* WORK REQUEST:
Your answer should be one number: the count of lines in these entries that hold the word "para".

● ● ● ● ● ● ●

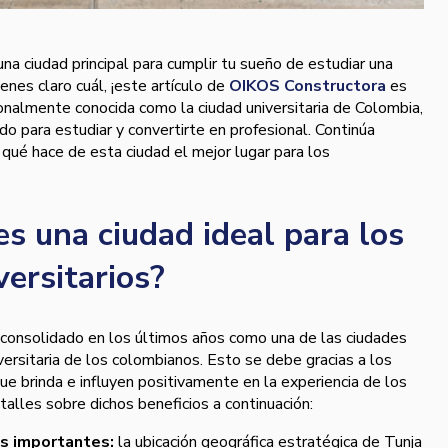
na ciudad principal para cumplir tu sueño de estudiar una
ienes claro cuál, ¡este artículo de
OIKOS Constructora
es
ionalmente conocida como la ciudad universitaria de Colombia,
o para estudiar y convertirte en profesional. Continúa
ué hace de esta ciudad el mejor lugar para los
es una ciudad ideal para los
versitarios?
a consolidado en los últimos años como una de las ciudades
versitaria de los colombianos. Esto se debe gracias a los
ue brinda e influyen positivamente en la experiencia de los
alles sobre dichos beneficios a continuación:
es importantes:
la ubicación geográfica estratégica de Tunja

● ● ● ● ● ● ●

* ANSWER SECTION:
4